For a month-long period early in 1973, bags containing 1972 cents
were offered by mail order at prices starting at $2 for five bags, and
priced at just 32 cents per bag when purchased in quantities of 25
bags or more. During the summer of 1973, similar versions of these
bags containing 1973 Lincoln cents went on sale at the same prices.
The cents from 1972 are storied. Nine collectible doubled die
obverse varieties can be found among the 1972 Philadelphia Mint
cents. The most dramatic doubled die variety among the bunch is
considered one of the great doubled dies in the Lincoln cent series. A
minor doubled die from the Denver Mint also commands a premium.
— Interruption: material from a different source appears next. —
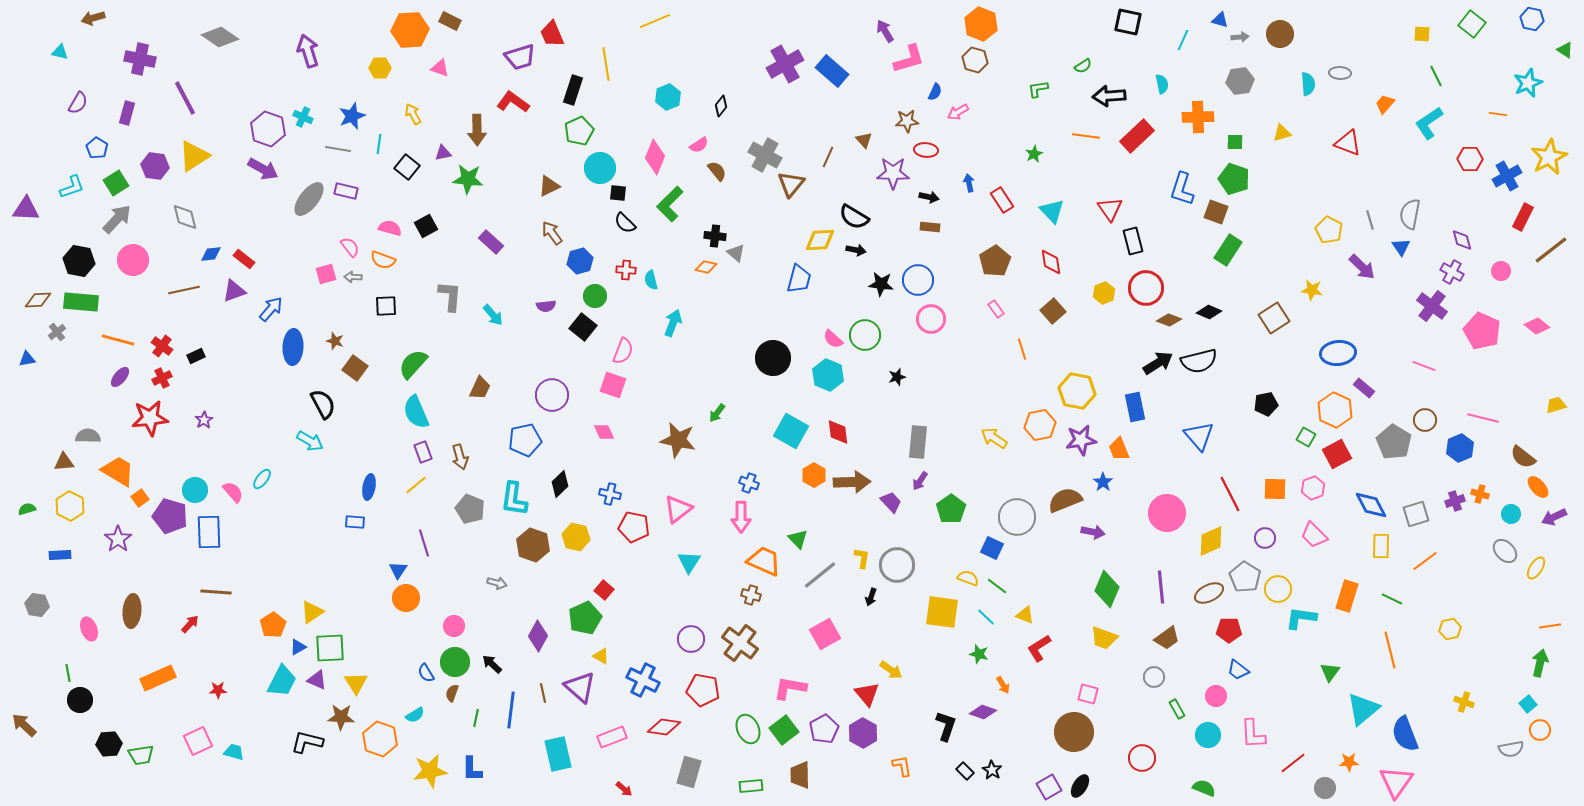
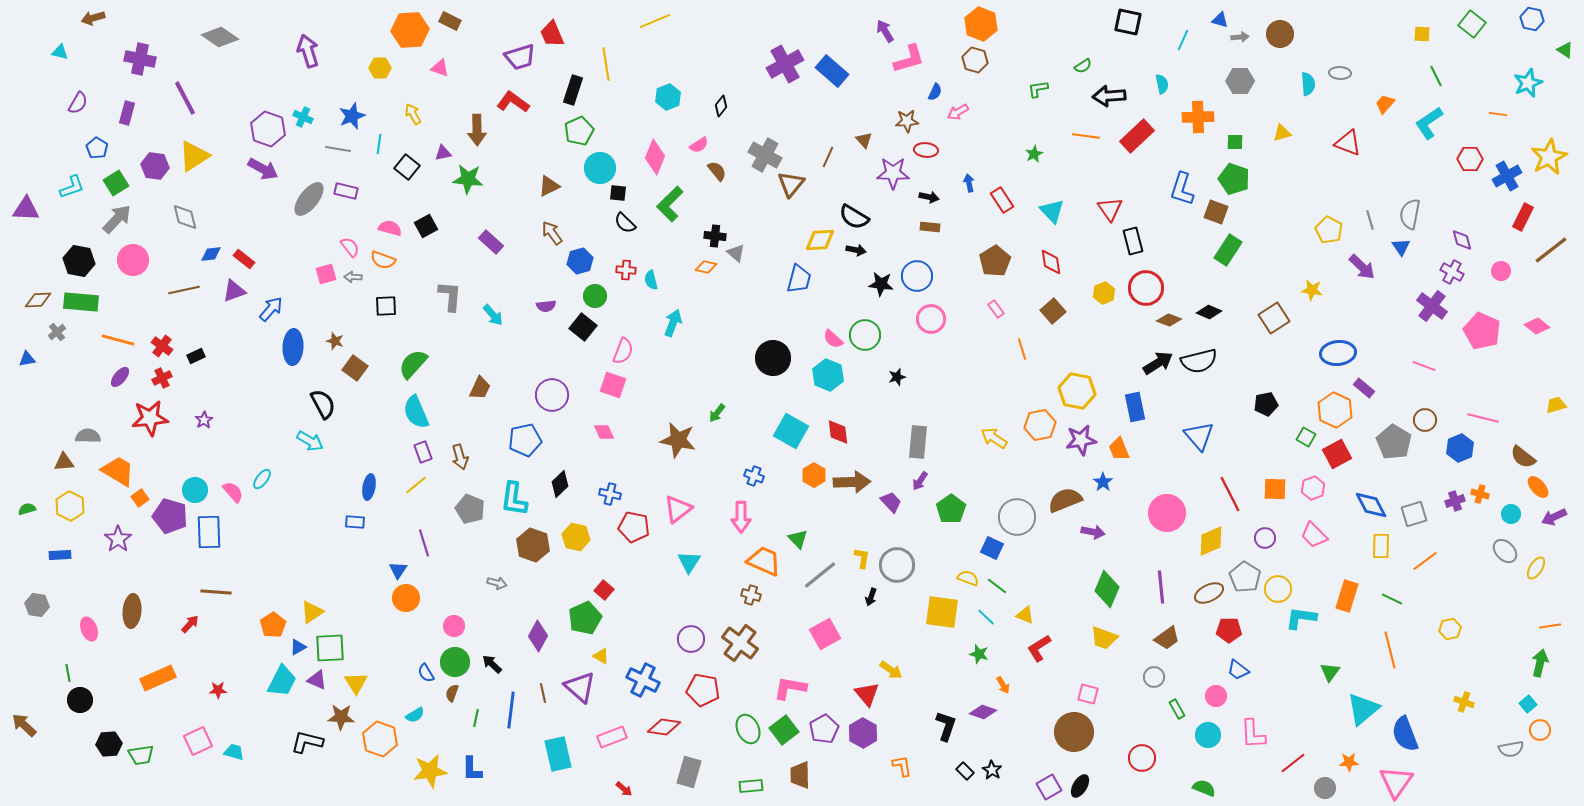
gray hexagon at (1240, 81): rotated 8 degrees clockwise
blue circle at (918, 280): moved 1 px left, 4 px up
blue cross at (749, 483): moved 5 px right, 7 px up
gray square at (1416, 514): moved 2 px left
Condition sensitive collectors also pay keen attention to these
dates, normally pursuing certified examples of the 1972, 1972-D,
1972-S, 1973 and 1973-D cents graded Mint State 66 red. These coins
command prices ranging from $20 to $40 when certified by Numismatic
Guaranty Corp. or Professional Coin Grading Service. They are all very
scarce in MS-67 red, and bring prices from a few hundred to several
thousand dollars, depending on the issue.
The 1973-S Lincoln cent is the standout condition rarity because it
was poorly made and exhibits numerous planchet issues. Certified MS-66
red examples can be tricky to locate, and trade for a couple hundred
dollars. It is a major rarity in MS-67 red.
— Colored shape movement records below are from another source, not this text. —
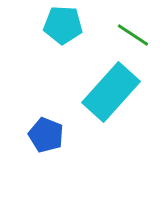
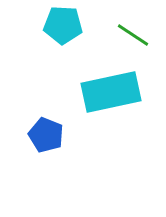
cyan rectangle: rotated 36 degrees clockwise
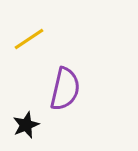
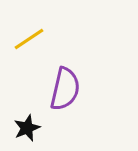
black star: moved 1 px right, 3 px down
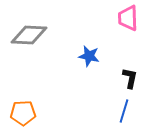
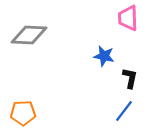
blue star: moved 15 px right
blue line: rotated 20 degrees clockwise
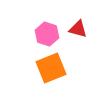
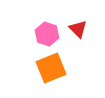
red triangle: rotated 30 degrees clockwise
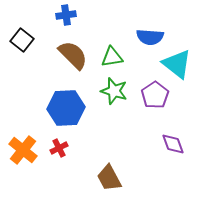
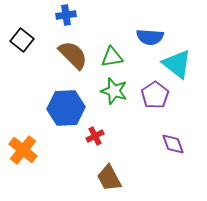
red cross: moved 36 px right, 12 px up
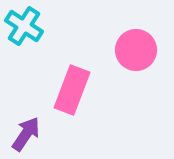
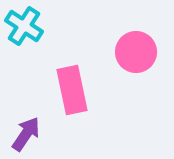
pink circle: moved 2 px down
pink rectangle: rotated 33 degrees counterclockwise
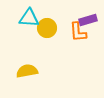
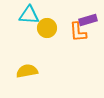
cyan triangle: moved 3 px up
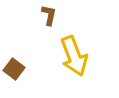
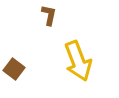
yellow arrow: moved 4 px right, 5 px down
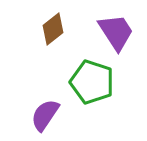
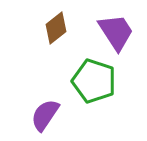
brown diamond: moved 3 px right, 1 px up
green pentagon: moved 2 px right, 1 px up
The “Penny Bags” are a good source of nice Uncirculated examples as
well as a fun collectible. The offering clearly met with some success
when originally issued, as examples with coins from both years are
still readily available in the secondary market today. They can be
purchased for about $4 per bag. The 1973 set is easier to locate than
the 1972 set, suggesting that sales were better for the second issue
than the first.
But after only two issues, the Penny Bag was discontinued. The
likely reason is part of the lore of the 1974 Lincoln cent. During the
first three months of 1974, demand for the cent exceeded 2 billion
coins, doubling demand from the prior year. According to a U.S. Mint
press release, “This unprecedented increase in the outflow of pennies
... can only be attributed to speculation that the metal content of
the penny will ultimately exceed its face value.”
Beginning April 15, 1974, new regulations made it illegal to melt
copper cents. And, of course, no 1974 Penny Bag was offered.